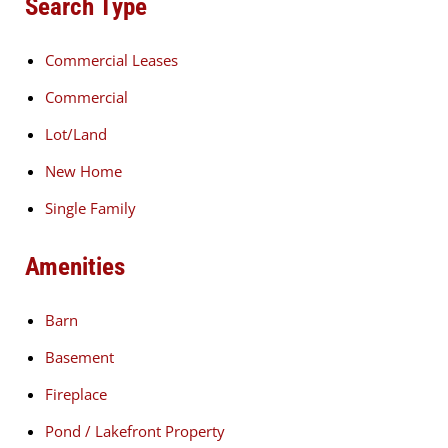
Search Type
Commercial Leases
Commercial
Lot/Land
New Home
Single Family
Amenities
Barn
Basement
Fireplace
Pond / Lakefront Property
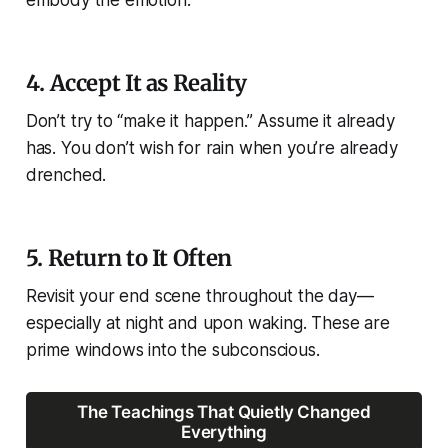
4.
Accept It as Reality
Don’t try to “make it happen.” Assume it already
has.
You don’t wish for rain when you’re already
drenched.
5.
Return to It Often
Revisit your end scene throughout the day—
especially at night and upon waking. These are
prime windows into the subconscious.
The Teachings That Quietly Changed
Everything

Assigned task: Make an exact copy of the data above, pictures excluded.

Written answer:
Search Type
Commercial Leases
Commercial
Lot/Land
New Home
Single Family
Amenities
Barn
Basement
Fireplace
Pond / Lakefront Property
4.
Accept It as Reality
Don’t try to “make it happen.” Assume it already
has.
You don’t wish for rain when you’re already
drenched.
5.
Return to It Often
Revisit your end scene throughout the day—
especially at night and upon waking. These are
prime windows into the subconscious.
The Teachings That Quietly Changed
Everything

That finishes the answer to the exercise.